Logo na página 3, numa espécie de «porta» do livro, o autor cita José Gomes Ferreira (1900-1985), que num poema considera a realidade um sonho absurdo. Já Camilo Castelo Branco (1825-1890) tinha afirmado que «a Poesia não tem presente; ou é sonho ou saudade».  António Manuel Venda (n. 1968) organiza nestes poemas a resposta a essa pergunta que José Gomes Ferreira tinha formulado. No poema mais longo do livro (página 51/ página 62), a oficina do poeta é a mesa do café/ pastelaria e o ponto de partida são dois objectos (o bolo e o sumo de laranja), mas o alcance mais profundo é chegar muito longe da chamada circunstância. Dito de outra maneira, o «homem tão estranho» é o autor do poema que viaja nas águas e nos mares da imaginação entre a paisagem figurada da parede do café e a paisagem real da Serra de Monchique. O poema faz um ajuste de contas com a realidade, recorda a moeda única, Schengen, Maastricht, o busto de Cristiano Ronaldo, mas o pretexto é uma infracção de trânsito que nunca se chega a saber se é real ou sonhada.

Uma vez que a realidade é dolorosa, tanto na paisagem como no povoamento, tanto nos três mundos como nas pessoas que neles vivem, uma das maneiras mais felizes de a abordar é a ironia. Por exemplo, na página 21, quando o poema refere um «ajuste directo» ou uma «direcção geral de meteorologia e desperdícios tropicais», ou ainda na página 84, quando o poema lembra os anões mascarados e conclui: «os baixinhos reinam/ por uma noite», ou por fim na página 29, quando o «vereador de serviço» não responde nem quando tratado pelo primeiro nome nem à segunda tentativa, e quando responde (trata-se de um antigo colega) é para desejar ao poeta «saúde da boa» como se houvesse, por absurdo, saúde da má. É o esplendor do delírio o «vereador de serviço» a julgar que é alguém só porque no momento tem um cargo municipal onde a alucinação está muito para lá das funções e das tarefas. Ou dito de outra maneira, na página 33 se pode ler: «o que não falta/ é monstros estúpidos/ por aí/ e fora dos monstros/ também há casos a lamentar».

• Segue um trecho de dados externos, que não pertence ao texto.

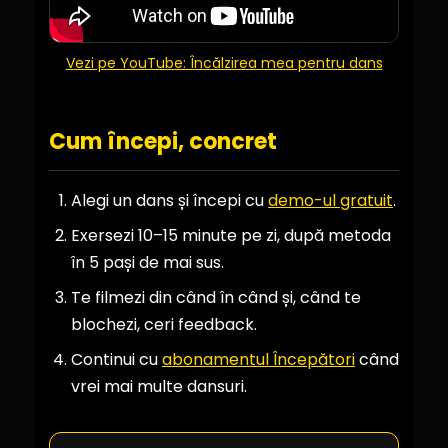
Vezi pe YouTube: Încălzirea mea pentru dans
Cum începi, concret
Alegi un dans și începi cu
demo-ul gratuit
.
Exersezi 10–15 minute pe zi, după metoda
în 5 pași de mai sus.
Te filmezi din când în când și, când te
blochezi, ceri feedback.
Continui cu
abonamentul Începători
când
vrei mai multe dansuri.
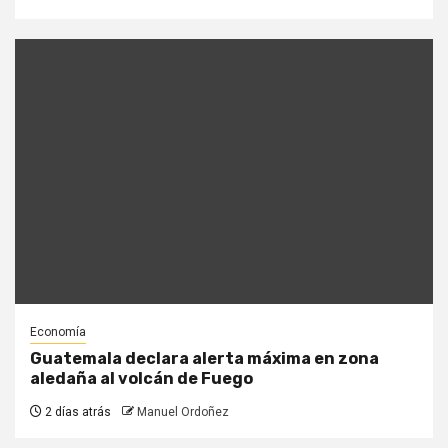
Economía
Guatemala declara alerta máxima en zona
aledaña al volcán de Fuego
2 días atrás
Manuel Ordoñez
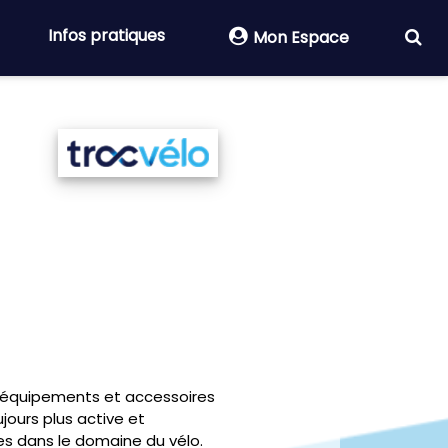
Infos pratiques
Mon Espace
, équipements et accessoires
ours plus active et
es dans le domaine du vélo.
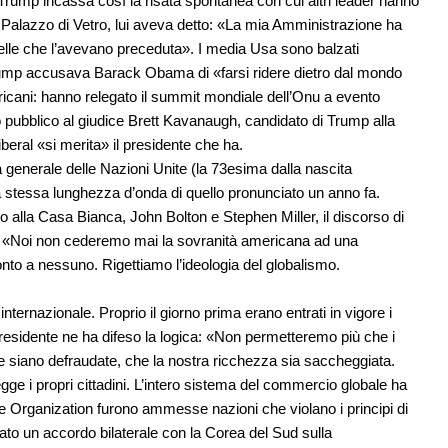
ump incassa così la risata spontanea con cui altri leader hanno
al Palazzo di Vetro, lui aveva detto: «La mia Amministrazione ha
uelle che l’avevano preceduta». I media Usa sono balzati
Trump accusava Barack Obama di «farsi ridere dietro dal mondo
ricani: hanno relegato il summit mondiale dell’Onu a evento
sso pubblico al giudice Brett Kavanaugh, candidato di Trump alla
beral «si merita» il presidente che ha.
 generale delle Nazioni Unite (la 73esima dalla nascita
a stessa lunghezza d’onda di quello pronunciato un anno fa.
mo alla Casa Bianca, John Bolton e Stephen Miller, il discorso di
t: «Noi non cederemo mai la sovranità americana ad una
nto a nessuno. Rigettiamo l’ideologia del globalismo.
ernazionale. Proprio il giorno prima erano entrati in vigore i
l presidente ne ha difeso la logica: «Non permetteremo più che i
se siano defraudate, che la nostra ricchezza sia saccheggiata.
e i propri cittadini. L’intero sistema del commercio globale ha
 Organization furono ammesse nazioni che violano i principi di
to un accordo bilaterale con la Corea del Sud sulla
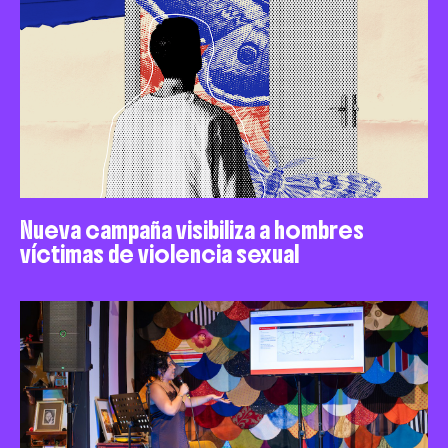
Nueva campaña visibiliza a hombres
víctimas de violencia sexual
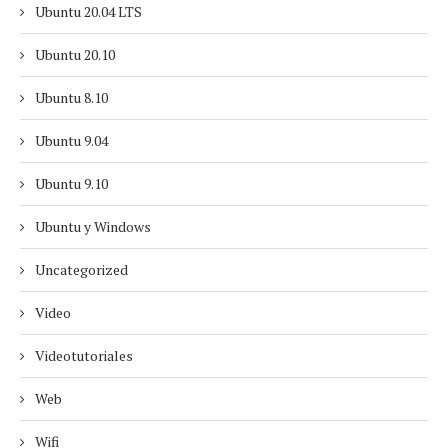
Ubuntu 20.04 LTS
Ubuntu 20.10
Ubuntu 8.10
Ubuntu 9.04
Ubuntu 9.10
Ubuntu y Windows
Uncategorized
Video
Videotutoriales
Web
Wifi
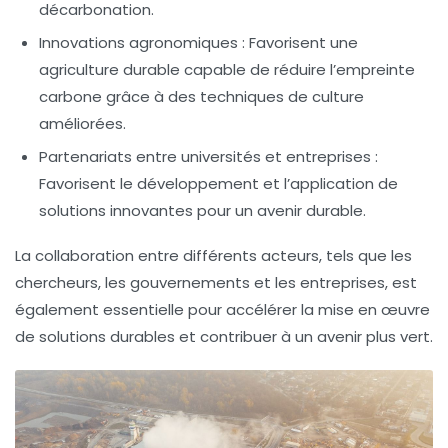
décarbonation
.
Innovations agronomiques
: Favorisent une
agriculture durable capable de réduire l’empreinte
carbone grâce à des techniques de culture
améliorées.
Partenariats entre universités et entreprises
:
Favorisent le développement et l’application de
solutions innovantes pour un avenir durable.
La collaboration entre différents acteurs, tels que les
chercheurs, les
gouvernements
et les entreprises, est
également essentielle pour accélérer la mise en œuvre
de solutions durables et contribuer à un
avenir plus vert
.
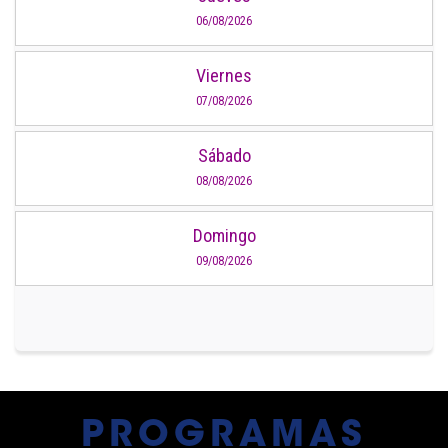
06/08/2026
Viernes
07/08/2026
Sábado
08/08/2026
Domingo
09/08/2026
PROGRAMAS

Poderia falar da «flor da fortuna», na página 72, e da esperança que foi sepultada para vir a rebentar, ou das «oliveiras de pisa», sobre as quais é sempre possível dizer mais: «bastava querer/ bastava recordar». Ou então o poema da página 21, onde se lê: «podia continuar/ eu/ refiro-me a mim/ e a tudo isto», que cola no poema da página 39 sobre os três vendedores que trazem o peixe do litoral pelo barrocal até às aldeias dos montanheiros: «vá freguês/ é para acabar/ é para acabar/…/ mas nunca acabava.»

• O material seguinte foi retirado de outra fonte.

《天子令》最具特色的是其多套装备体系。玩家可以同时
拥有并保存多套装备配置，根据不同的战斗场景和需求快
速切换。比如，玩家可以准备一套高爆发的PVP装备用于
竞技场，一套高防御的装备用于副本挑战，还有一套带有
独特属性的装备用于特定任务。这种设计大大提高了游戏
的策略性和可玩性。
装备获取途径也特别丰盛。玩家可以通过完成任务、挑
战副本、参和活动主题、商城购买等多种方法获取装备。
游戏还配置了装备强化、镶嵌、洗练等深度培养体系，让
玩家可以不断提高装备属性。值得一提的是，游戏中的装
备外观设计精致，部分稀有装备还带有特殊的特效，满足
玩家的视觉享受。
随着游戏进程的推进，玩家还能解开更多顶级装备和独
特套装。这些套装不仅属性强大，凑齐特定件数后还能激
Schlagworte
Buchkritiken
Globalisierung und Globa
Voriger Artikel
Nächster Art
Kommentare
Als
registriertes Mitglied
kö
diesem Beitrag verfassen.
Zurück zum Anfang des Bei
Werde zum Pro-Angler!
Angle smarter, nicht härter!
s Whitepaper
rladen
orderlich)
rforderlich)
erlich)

Ainda algumas palavras para situar este livro novo num sistema cultural velho e tenebroso como o nosso. Alexandre O’Neill (1924-1986) começa por definir Portugal como «um país de poetas que não lê os poetas», num texto de 1962, e conclui assim uma curiosa definição de Poesia Portuguesa daquele tempo: «vacuidade camuflada com palavras, estupidificante ‘diálogo’ com absolutos-de-algibeira, alpista de ‘mistérios’ que desprendem bafio, reaccionaríssimo testemunho de um ‘amor’ que se deseja eterno só para melhor eternizar a sujeição da mulher, em que pode interessar-nos esse como que monótono zunido que é o sinal sonoro da poesia portuguesa de hoje?» E, mais à frente, no início do livro Antologia Poética de Carl Sandburg, citava Lautréamont – «A poesia deve ter por objectivo a verdade prática.»

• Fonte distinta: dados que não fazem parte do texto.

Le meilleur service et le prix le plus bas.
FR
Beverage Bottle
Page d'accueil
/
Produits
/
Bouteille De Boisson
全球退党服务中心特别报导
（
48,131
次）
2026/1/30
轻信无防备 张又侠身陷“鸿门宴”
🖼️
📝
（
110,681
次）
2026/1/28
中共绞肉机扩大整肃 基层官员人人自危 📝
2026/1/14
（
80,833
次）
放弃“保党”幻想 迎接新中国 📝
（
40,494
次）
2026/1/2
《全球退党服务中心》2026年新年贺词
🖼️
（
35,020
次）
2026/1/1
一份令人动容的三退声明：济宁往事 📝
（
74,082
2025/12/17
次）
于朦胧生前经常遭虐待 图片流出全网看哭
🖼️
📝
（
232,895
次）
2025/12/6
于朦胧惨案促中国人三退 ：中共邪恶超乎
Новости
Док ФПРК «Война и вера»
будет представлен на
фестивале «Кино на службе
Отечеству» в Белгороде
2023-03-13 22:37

Carlos de Oliveira (1921-1981), em O Aprendiz de Feiticeiro, afirma: «A poesia teve quase sempre pouco eco no bolso do português que compra livros» e, mais à frente, confirma: «O meu ponto de partida como romancista e poeta é a realidade que me cerca», e conclui: «Escrever é lavrar e lavrar, numa terra de camponeses e escritores abandonados, quer dizer sacrifício, penitência, alma de ferro. Tanta colheita perdida na literatura e eu que o diga.»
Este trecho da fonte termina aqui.